Laureation address: Professor Eon Nigel Harris

Honorary Degree of Doctor of Law
Laureation by Professor Hugh MacDougall, Dean of Medicine

Friday 13 September 2013

Professor Harris has been the Vice-Chancellor of the University of the West Indies since his appointment in 2004. The University of the West Indies was founded following the report of the British Government Working Group chaired by Sir James Colquhoun Irvine, Principal and Vice-Chancellor of the University of St Andrews, in 1944. Irvine continued to support and provide advice for the University of the West Indies in its early days and undergraduate students there used the scarlet gown on formal occasions. One of the student residences there is named Irvine Hall.

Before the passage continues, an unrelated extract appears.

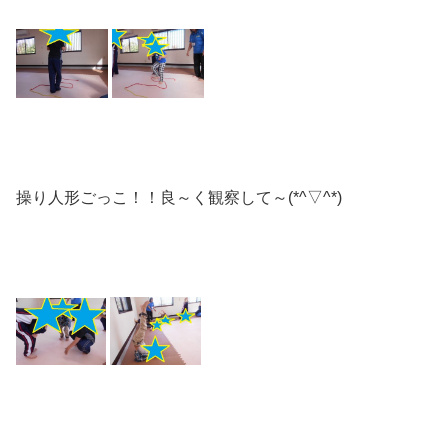
操り人形ごっこ！！良～く観察して～(*^▽^*)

This is a happy coincidence and an association we would wish to rekindle and nourish at our 600th Anniversary but not the reason that we honour Nigel Harris today. He is not only an outstanding university leader but a man whose very distinguished record in medical research is widely recognised, particularly in the field of rheumatology.

Nigel Harris was born in Guyana, South America, to a family of writers. His father, Sir Wilson Harris, is a prominent Caribbean author who has lived in England for over 50 years and was knighted in 2012 for his contributions to literature. His maternal uncle (Jan Carew), sister (Denise Harris) and first cousin (Lisa St Aubin de Terán) are also well published authors of fiction.

Nigel’s early schooling was at Queen’s College, Guyana. Preferring medical science to fiction, Nigel Harris proceeded in 1965 to Howard University, Washington DC, graduating with Honours in Chemistry, Magna Cum Laude, Phi Beta Kappa. He then went on to a fellowship at Yale University where he graduated with a Masters degree in Biochemistry. He subsequently went on to study Medicine at the University of Pennsylvania graduating MD in 1977 Alpha Omega Alpha.

His internship was at the University Hospital of the West Indies where he became chief resident and graduated Doctor of Medicine. 

In 1983 he came to a Wellcome Fellowship in the Rheumatology Unit at the Royal Postgraduate Medical School at the Hammersmith Hospital in London. At that time the Hammersmith was the elite medical research institute in the United Kingdom and probably in the world, headed by a graduate of this University. Thus began his life’s major work in the field of systemic lupus erythematosus.

In 1983 this disease was not well understood. It is a multisystem disease in which autoantibodies and immune complexes may cause cellular and tissue damage. It is a disease that is often elusive and difficult to diagnose with many tissues and organs potentially affected. It is prevalent in women particularly between 25-35 years of age and some studies show that Afro-Caribbean women are even more commonly affected. Along with Doctors Aziz Gharavi and Graham Hughes in London he defined an associated disorder, the antiphospholipid syndrome, major features of which are blood clotting and pregnancy losses. They devised a diagnostic test for this disorder (the anticardiolipin test). He developed world-wide standards for this test often referred to as the ‘Harris Standards’.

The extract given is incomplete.